Thursday, April 20, 2017

Sharing "Implicit" Test Problems

The topic of reproducible research is garnering a lot of attention these days. I'm not sure there is a 100% agreed upon, specific, detailed definition of it, and I do think it's likely to be somewhat dependent on the type of research, but for purposes of this post the Wikipedia definition (previous link) works for me. In particular, I want to call out one part of the Wikipedia entry:
The term reproducible research refers to the idea that the ultimate product of academic research is the paper along with the laboratory notebooks and full computational environment used to produce the results in the paper such as the code, data, etc. that can be used to reproduce the results and create new work based on the research.
I've seen a lot of press related to reproducibility in the biological sciences, although I assume it's an issue in other sciences as well. (Good luck with that, physicists!) It's also increasingly an issue in the social sciences, where one study asserted that over half of the published results they tested failed to replicate. (That study itself was criticized as allegedly failing to replicate.) All of this has been termed by some a "replication crisis". In short, reproducibility is a big deal. There's at least one blog devoted to it, and a considerable amount of work in the statistics community is going into tools to facilitate reproducibility (such as R and Python "notebooks"). R users in particular should have a look at the rOpenSci Reproducibility Guide.

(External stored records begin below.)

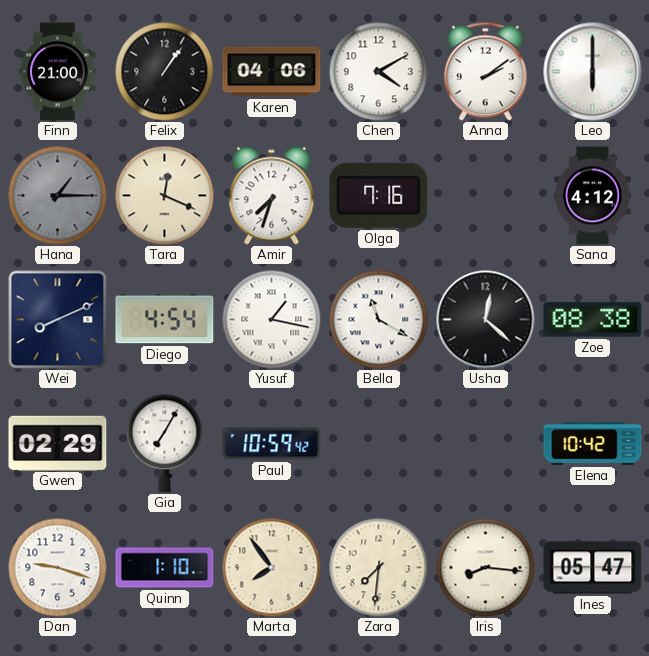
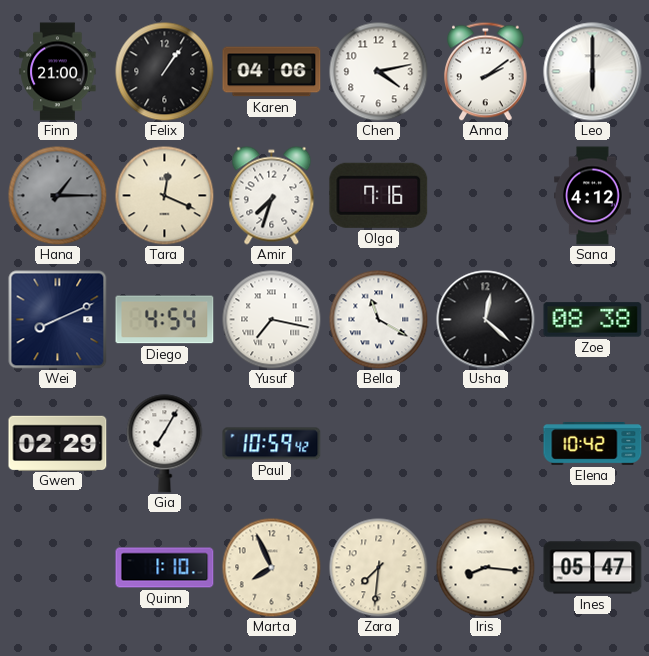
Chen: 4:10 -> 4:13
Yusuf: 1:17 -> 7:17
Dan: 9:18 -> none
Marta: 7:54 -> 7:56
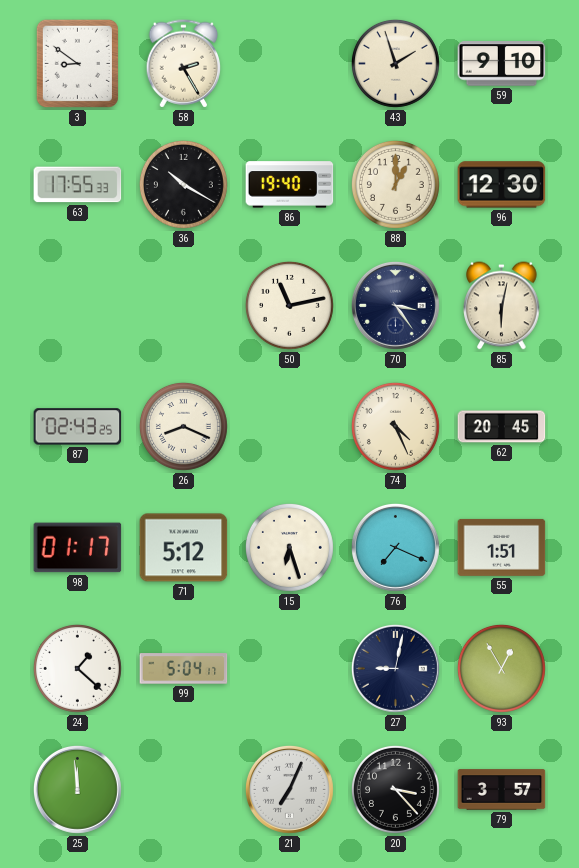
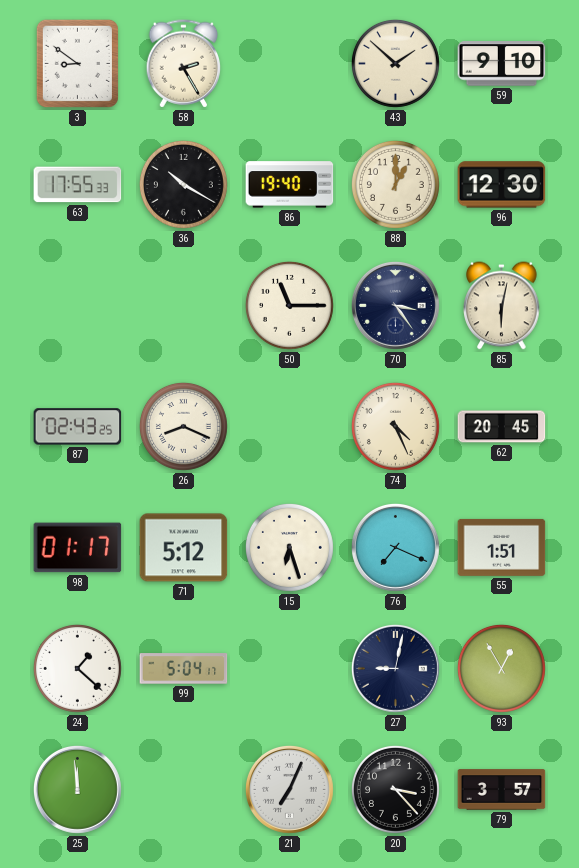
43: 1:57 -> 1:52
50: 11:13 -> 11:15
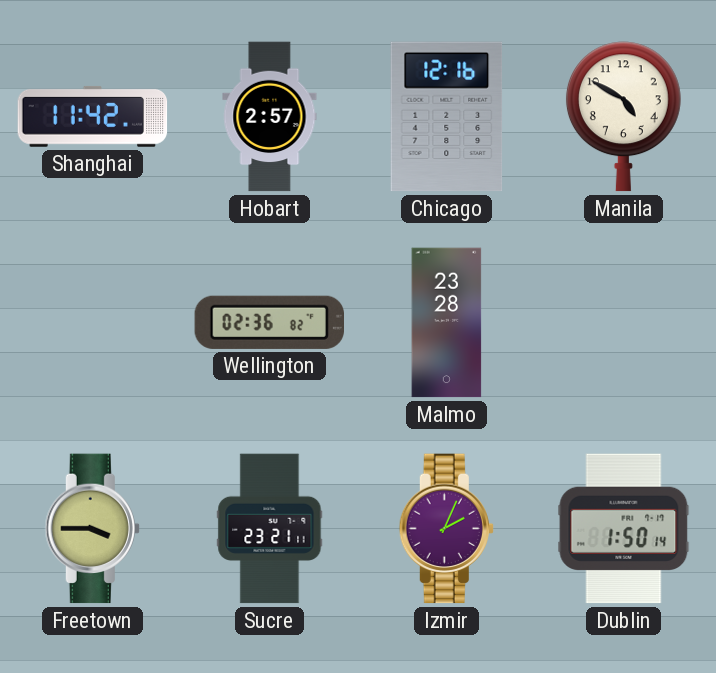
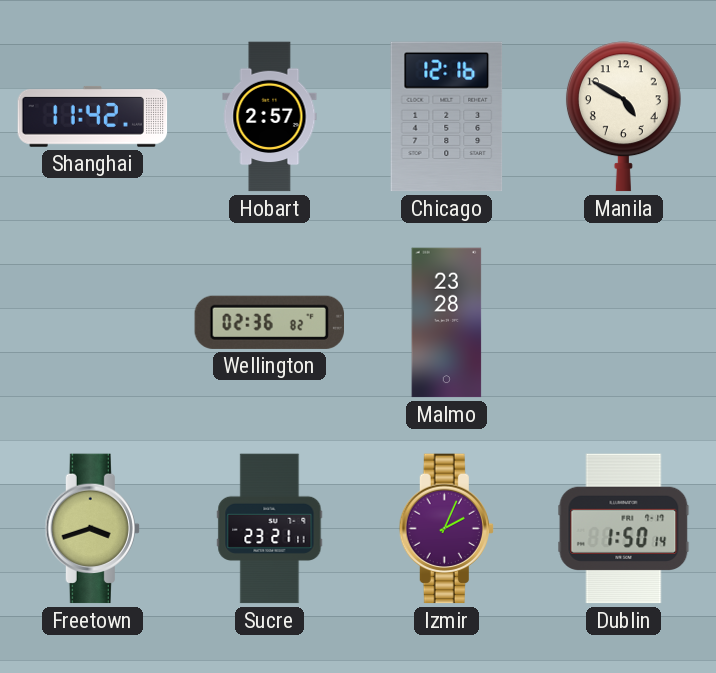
Freetown: 3:45 -> 3:42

My research tends almost exclusively to fall into the category of "stupid math programming tricks". Either I'm trying to find some clever formulation of a (deterministic) problem, I'm trying to find an efficient way to generate an exact solution, I'm trying to find a decent heuristic for getting "good" solutions "quickly" (preferably without stretching analogies to nature too far: there's no way I'm beating slime mold optimization in the naming contest), or some combination of the above. Since I mostly avoid statistics (other than the occasional comparison of run times with some selected benchmark alternative), I've been largely unaffected by the debate on reproducibility ... until now.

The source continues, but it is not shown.